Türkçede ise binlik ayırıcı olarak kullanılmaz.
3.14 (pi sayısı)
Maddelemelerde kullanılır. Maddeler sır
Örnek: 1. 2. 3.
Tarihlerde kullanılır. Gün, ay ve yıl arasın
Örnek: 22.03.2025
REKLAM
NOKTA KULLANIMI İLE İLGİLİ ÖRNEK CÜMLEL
__________________________________________________
How to complete this task:
Look above for the line containing "Maddelemelerde kullanılır. Maddeler sır"; reproduce it and every line after it through the end of the material, exactly, and nothing else.

Exercise output:
Maddelemelerde kullanılır. Maddeler sır
Örnek: 1. 2. 3.
Tarihlerde kullanılır. Gün, ay ve yıl arasın
Örnek: 22.03.2025
REKLAM
NOKTA KULLANIMI İLE İLGİLİ ÖRNEK CÜMLEL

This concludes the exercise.